King's College had sold the place to him with certain conditions attached, among them that it be used in part for educational purposes, and of course he'd had to fulfill conditions set by the Anglican Church before they released the building into his care. Like it was any of their business anymore, really, but he pretended to be delighted to cooperate with everyone in order to gain his heart's desire. The main buildings of the priory, huddled against the ancient forest and pond and next to the churchyard where for centuries monks had been laid to rest, had been shambolic wrecks when he first saw and fell in love with the place: saw the sunlight streaming through stark, empty windows and splaying patterns against stone floors tufted with weeds. With the success of Wooton Press he began to refurbish the buildings in earnest. Establishing Wooton Priory as a writers' retreat was the next natural step — it required no genius for Marina to have thought of it. And besides, there was that stipulation from King's to think of.
As to further thoughts: his only idea at the moment was that he might leap out of his chair, fling himself across the room, and strangle Colin in front of both their wives if he did not bring this stupid magician's act to an end soon. Lord Duxter drummed his fingers impatiently against the velvet-covered arms of his eighteenth-century chair. He sat before the fireplace in his vast drawing room, where a fire laid by his manservant crackled gleefully.

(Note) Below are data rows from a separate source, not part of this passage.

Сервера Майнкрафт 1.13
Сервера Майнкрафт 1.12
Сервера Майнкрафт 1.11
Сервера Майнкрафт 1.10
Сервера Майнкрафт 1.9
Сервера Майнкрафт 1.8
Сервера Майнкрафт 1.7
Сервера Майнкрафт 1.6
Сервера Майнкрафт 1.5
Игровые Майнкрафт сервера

Spring was on the way, and Lord Duxter liked putting the fireplace to use as much as possible. Normally he found it relaxing. Not tonight.
Now he pulled his lips into somewhat of a rictus smile as Colin guessed, correctly, the card he had chosen from the deck. Ace of spades. What a surprise. Colin's own face wore a smile of childlike happiness — a misplaced smile of achievement. Lady Duxter looked genuinely thrilled and overflowing with admiration; she enjoyed this sort of spectacle, while Colin's wife, Jane, much more a sensible sort, could barely be troubled to conceal her boredom. Lord Duxter clapped weakly, politely, in such a way as to discourage Colin from starting in on another trick. In fact, Lord Duxter rose from his chair, still clapping, and said, loudly, "Excellent! That calls for another drink." And before Colin or anyone else could stop him, he headed for the door. He didn't give a tinker's damn if he was being rude. He didn't see a reason why people should be subjected to such torment in their own homes without a little something to dull their senses.
This whole evening had been his wife's idea — she'd invited these people to dinner for reasons of her own. She wanted, she said, to discuss the priory's history with Jane, who was fast becoming an expert on the subject. What fascinated Marina most of all was some stupid legend about a girl's grave in Prior's Wood. Fine. That didn't mean he had to suffer. The women had all day to talk about such things together if they wanted. But Marina felt, she said, that they didn't entertain enough, and she blamed her depression on her isolation. Again, fine. If inviting the village idiot and his harvest-mousy little wife to dine was not a recipe for depression he didn't know what was, but Marina seemed to enjoy planning the meal and arranging the flowers on the table and so on. It gave her an interest. Which was good; she was getting thin as a reed again — always a sign she was agitated by something. But being forced to endure magic tricks had not been part of his concession to getting through the evening. What sort of nitwit, apart from Colin, kept a deck of cards in his pocket at all times — presumably on the off chance someone would beg him to perform? Could he not see that Marina's request had only been made out of politeness? She couldn't be so far gone she saw this nursery-room folly as fun.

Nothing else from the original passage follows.